3 августа в Богословской аудитории Московского университета на Моховой открылся Второй торгово-промышленный съезд. Настрой задала вступительная речь Рябушинского:
— С тяжелым чувством собрались мы на настоящий съезд, густой сумрак навис над всей российской землей. Правительство думает, что в настоящее время путем лишь правительственных мероприятий, путем монопольной организации промышленности и торговли, государственной монополии возможно вывести страну из тягостного положения. Наша власть мечется в поисках за денежными средствами и не знает, как выйти из настоящего трудного положения. Она продолжает лишь тот неудачный путь, по которому следовала наша старая власть: она печатает кредитные билеты… Мы знаем, что естественное развитие нашей жизни пойдет своим чередом и, к сожалению, оно жестоко покарает тех, кто нарушает экономические законы. К сожалению, нужна костлявая рука голода и народной нищеты, чтобы она схватила за горло ложных друзей народа, членов разных комитетов и советов, чтобы они опомнились… Купеческие люди, торговые, надо спасти землю Русскую[2026].
«Фраза о костлявой руке голода, обобщавшая политику локаутов, прочно вошла с этого времени в политический словарь революции. Она дорого обошлась капиталистам»[2027], — писал Троцкий.
— Мы ждем твердой власти, — говорил Рябушинский, — а с самого начала фактически воцарилась в России шайка шарлатанов!
— Верно! Правильно! Браво, браво!..
Пора признать, что у нас не может быть иного строя, кроме буржуазного. Таков ныне строй во всем мире. И наша власть только тогда будет истинной властью, когда она будет мыслить буржуазно и действовать буржуазно.
С большим докладом выступил Третьяков. «Черные глаза оратора сверкали мрачно и твердо… С. П. Третьяков убедился, что представитель торгово-промышленного класса не мог и не может делить власть с нынешними министрами с их известной программой… В тех же тонах злого осуждения, безнадежного пессимизма, откровенного разрыва с Временным правительством и открытой ненависти к социалистам говорил еще ряд ораторов»[2028].

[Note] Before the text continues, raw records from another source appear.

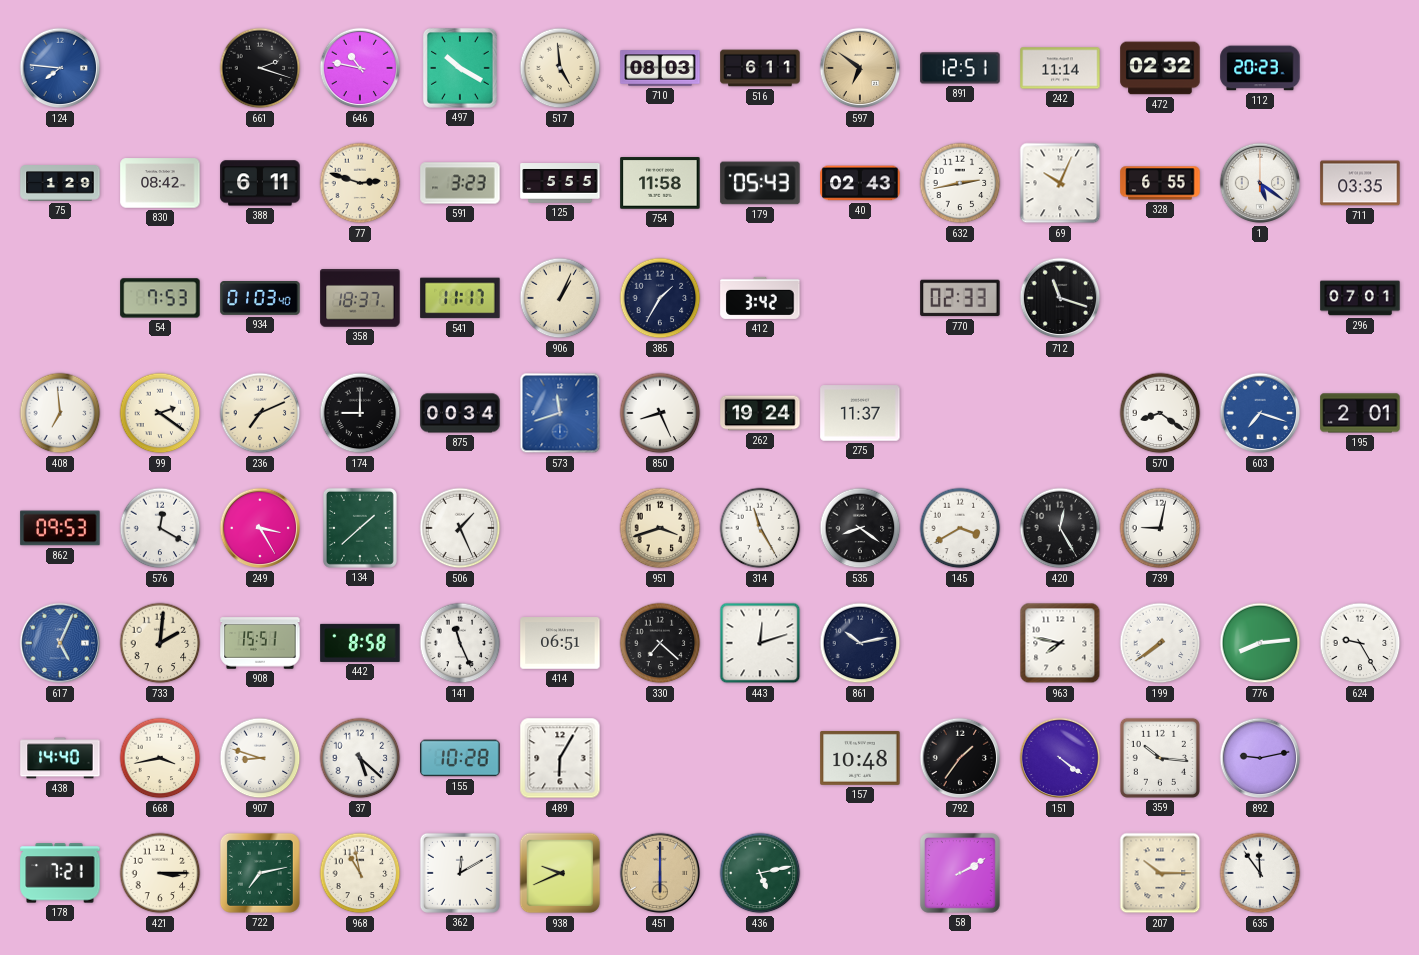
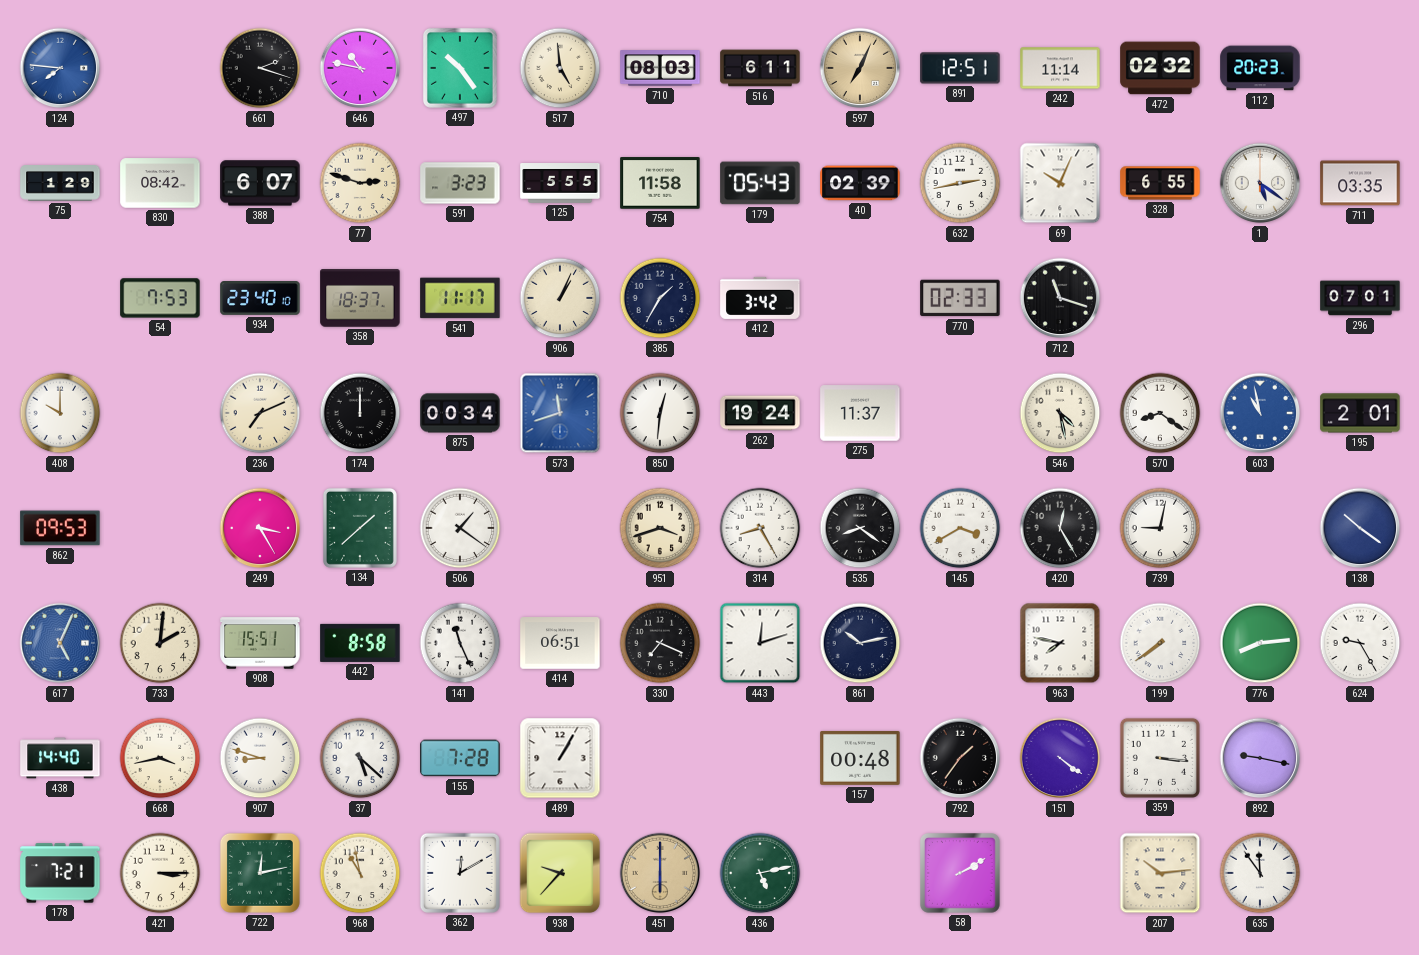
497: 10:20 -> 10:24
597: 6:51 -> 7:04
388: 6:11 -> 6:07
40: 02:43 -> 02:39
934: 01:03 -> 23:40
408: 6:59 -> 10:00
99: 2:21 -> none
174: 9:00 -> 12:00
850: 8:26 -> 12:31
546: none -> 4:28
603: 7:18 -> 10:58
576: 12:20 -> none
506: 1:26 -> 1:21
314: 11:25 -> 8:25
138: none -> 10:21
330: 7:22 -> 7:19
155: 10:28 -> 7:28
489: 6:05 -> 1:05
157: 10:48 -> 00:48
359: 10:16 -> 3:16
892: 9:13 -> 9:17
722: 7:13 -> 12:13
938: 9:41 -> 9:37
207: 10:15 -> 10:14
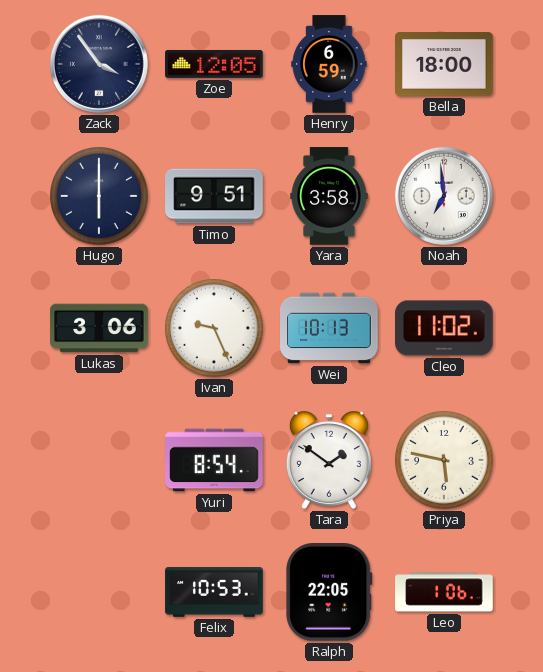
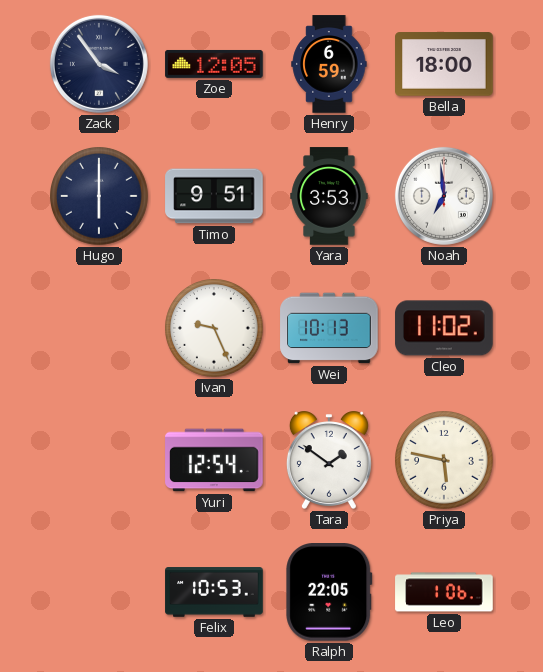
Yara: 3:58 -> 3:53
Lukas: 3:06 -> none
Yuri: 8:54 -> 12:54
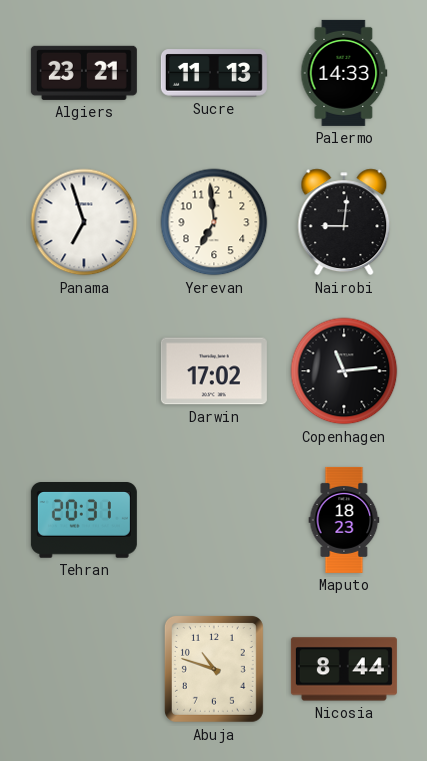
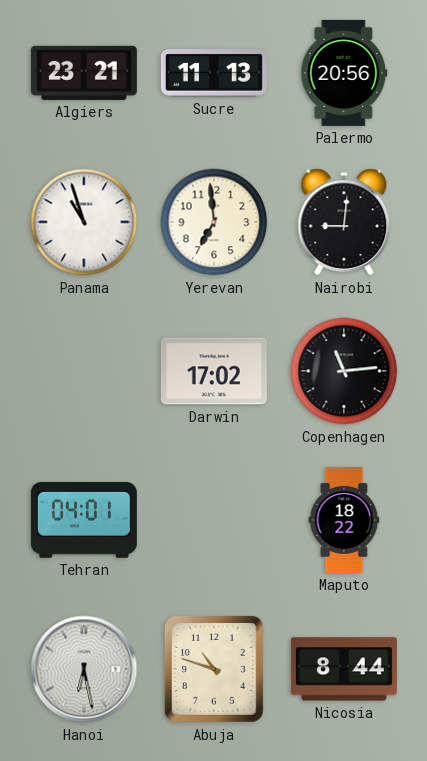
Palermo: 14:33 -> 20:56
Panama: 6:57 -> 10:57
Tehran: 20:31 -> 04:01
Maputo: 18:23 -> 18:22
Hanoi: none -> 6:28
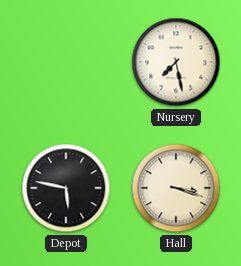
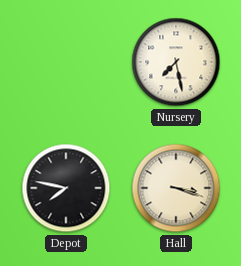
Depot: 5:47 -> 7:47
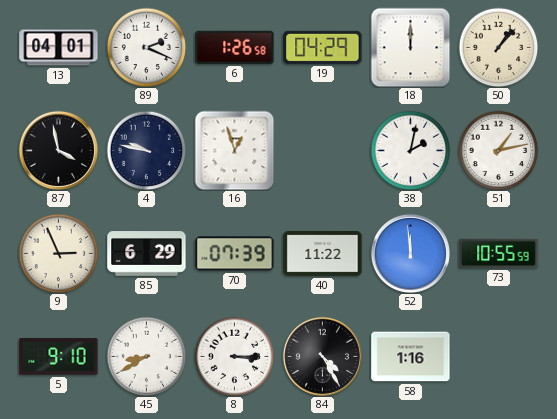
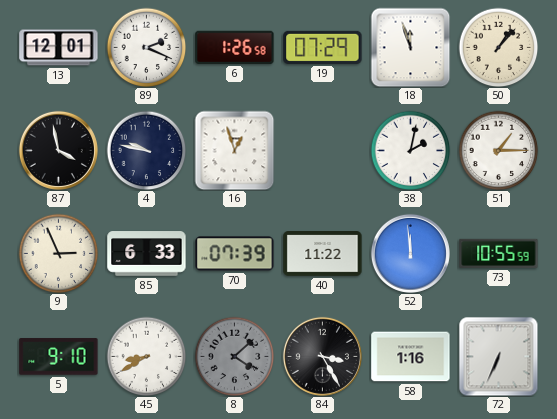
13: 04:01 -> 12:01
19: 04:29 -> 07:29
18: 12:00 -> 11:57
51: 1:13 -> 1:15
85: 6:29 -> 6:33
8: 3:15 -> 4:08
8 dial: white -> grey
84: 4:25 -> 3:25
72: none -> 6:34
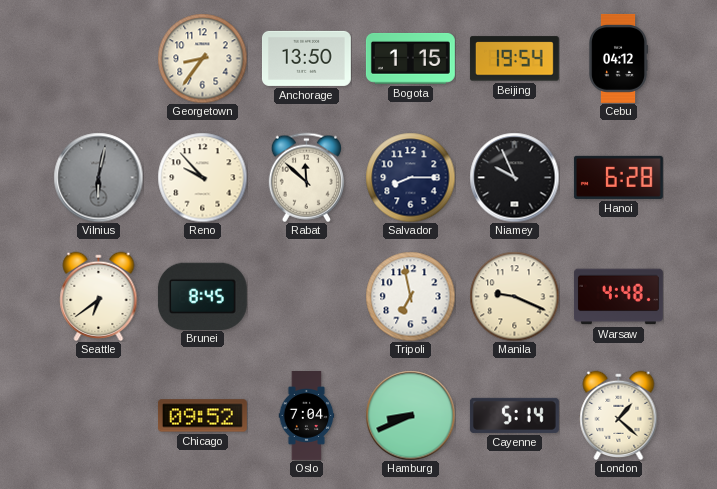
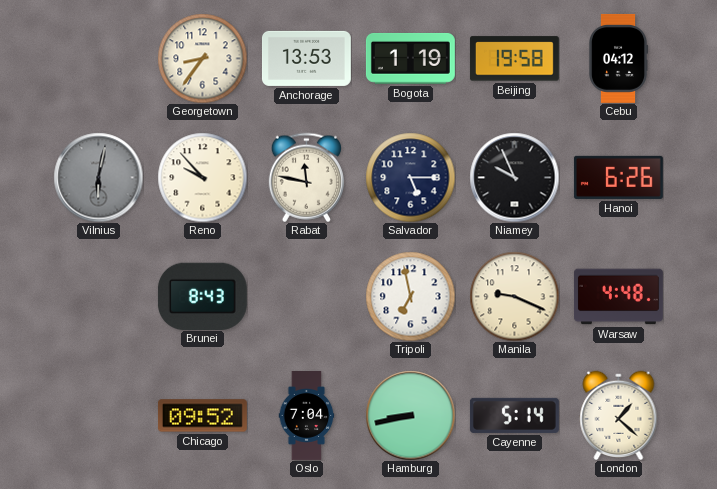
Anchorage: 13:50 -> 13:53
Bogota: 1:15 -> 1:19
Beijing: 19:54 -> 19:58
Rabat: 11:52 -> 11:47
Salvador: 8:15 -> 5:15
Hanoi: 6:28 -> 6:26
Seattle: 6:39 -> none
Brunei: 8:45 -> 8:43
Hamburg: 8:41 -> 8:43
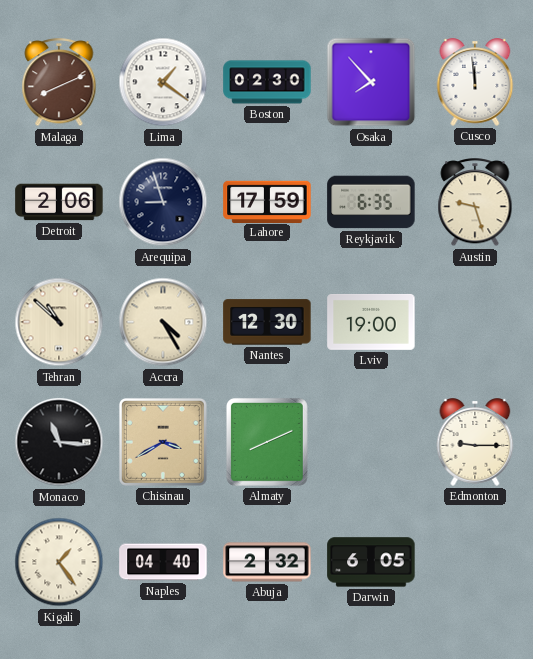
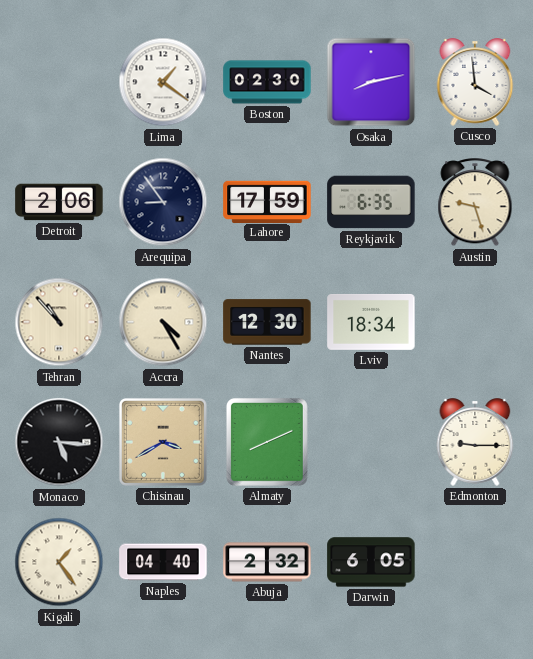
Malaga: 8:11 -> none
Osaka: 7:53 -> 8:13
Cusco: 11:59 -> 3:59
Arequipa: 8:57 -> 8:54
Tehran: 10:52 -> 10:53
Lviv: 19:00 -> 18:34
Monaco: 11:16 -> 5:16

По окончании съезда предпринимателей 8-10 августа в Москве пошло «малое» совещание четырехсот общественных деятелей, среди которых наиболее активную роль играли Рябушинский, Родзянко, Третьяков, Коновалов, Челноков, профессорская и писательская интеллигенция, крупные военные — Алексеев, Брусилов, Каледин, Юденич. Общей мыслью было «создание сильной и национальной власти, которая спасет единство России. Гвоздем программы явился доклад генерала Алексеева с изложением истории развала армии. Резолюция собрания гласила: «Время не ждет, и медлить нельзя. Правительство должно немедленно и решительно порвать со служением утопиям, которые оказывают пагубное влияние на его деятельность»[2029]. Результатом совещания стало создание постоянно действующего Совета общественных деятелей, в бюро которого вошли Родзянко, Милюков, Маклаков, Шингарев, Шульгин, Шидловский, Алексеев и Струве.
Имя Корнилова как потенциального спасителя отечества звучало на «малом совещании» неоднократно. Более того, от имени всего собрания его председатель Родзянко направил Главковерху коряво написанную, но очень понятную телеграмму: «Совещание общественных деятелей приветствует Вас, Верховного вождя Русской Армии. Совещание заявляет, что всякое покушение на подрыв Вашего авторитета в Армии и России она считает преступлением и присоединяет свой голос к голосу офицеров, Георгиевских кавалеров и казачества. В грозный час великого испытания вся мыслящая Россия в Вашем великом подвиге на воссоздание армии и спасения России»[2030].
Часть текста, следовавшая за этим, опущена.